The stability of orthodontic mini-implants is influenced by several factors21–23. Of particular, insertion depth and cortical thickness are of vital importance24, 25. A great body of evidence reveals that mini-implants are stable with adequate insertion depth and appropriate cortical thickness26, 27. It is well-documented that mini-implants are stable if the insertion depth is greater than 5 mm 28. Interestingly, theoretically speaking, mini-implants could be more stable with greater cortical thickness. However, cortical fracture may happen during the insertion of mini-implant if cortical thickness is greater than 2 mm, rendering a cortical thickness of 1–2 mm to be appropriate for the insertion of mini-implants29. Thus, we mapped the yellow areas with the following requirements: OBT was greater than 5 mm and CBT was 1–2 mm (Fig. 8A).
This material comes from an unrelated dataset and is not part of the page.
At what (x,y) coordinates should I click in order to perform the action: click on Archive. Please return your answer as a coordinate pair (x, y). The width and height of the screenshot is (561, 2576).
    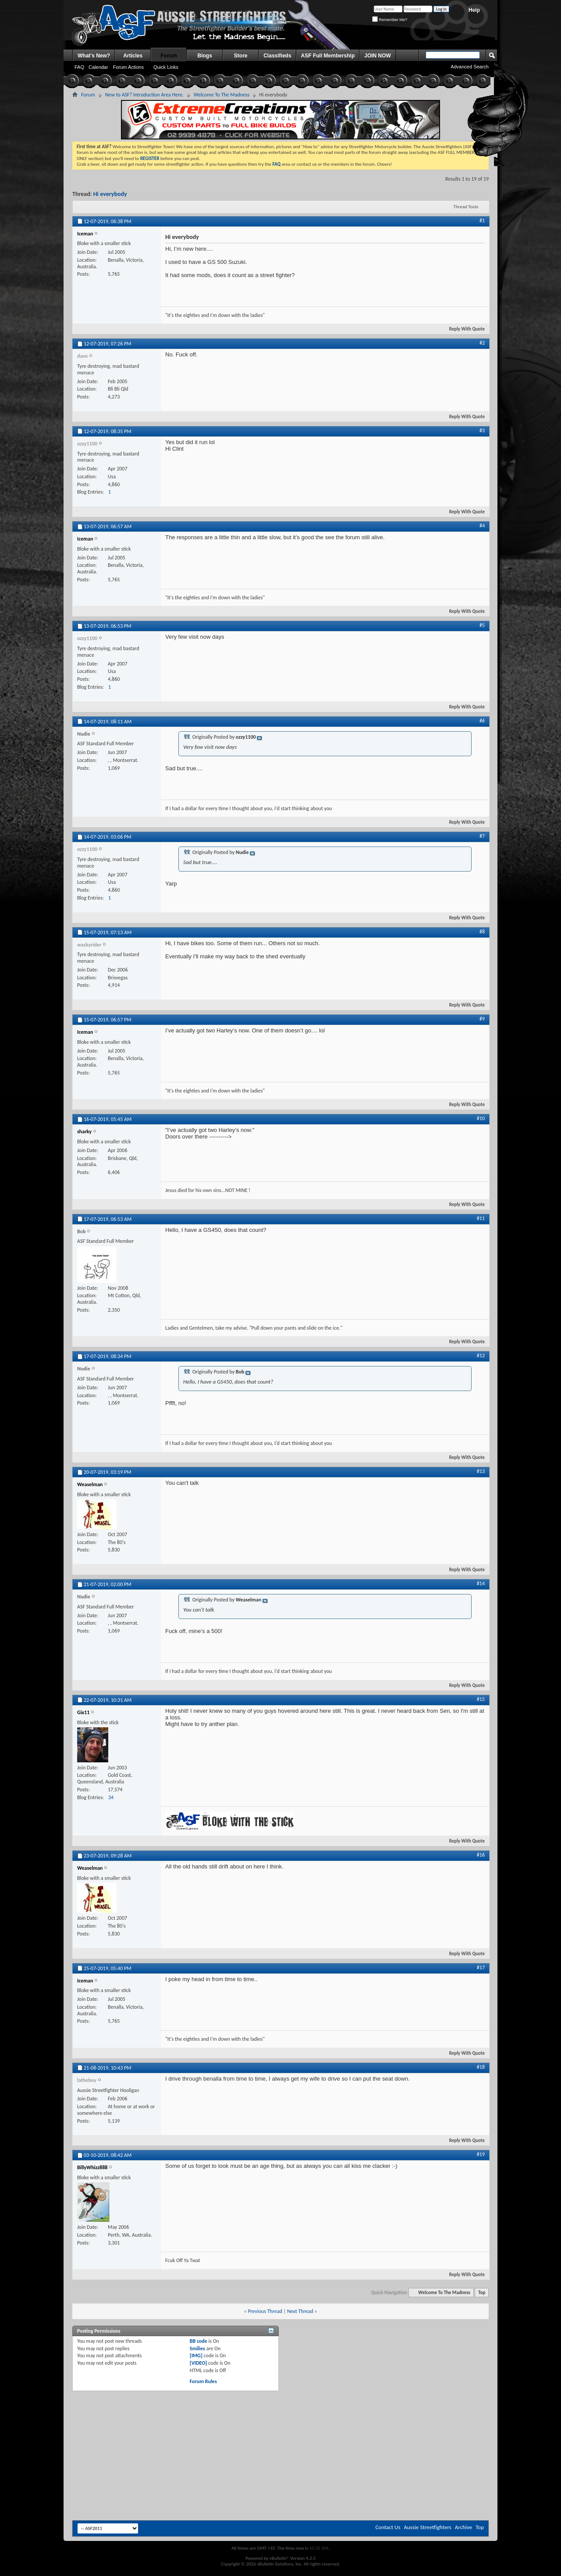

In the yellow area, there is a trade-off relationship between insertion height and insertion angle. Specifically, insertion angle should be larger if the insertion height is lower, e.g., insertion angulation was 45–60 degrees at the height of 4–6 mm while 0–60 degrees at the height of 12 mm. However, soft tissue inflammation is very likely if the insertion is too apical. On the other hand, mini-implant slippage is more likely if the insertion angle is too large. Thus, clinicians should choose not-too-apical insertion site in the yellow area where soft tissue inflammation and slippage of mini-implants are less likely to happen.
As mentioned above, the two halves of mandible that fuse at the median plane form a bony projection, rendering the location A the best insertion site at the mandibular symphysis region. As depicted in Fig. 8A and B, we suggest that the optimal insertion site is 6–10 mm apical to CEJ between the two central incisors with an insertion angulation of 0–60 degrees.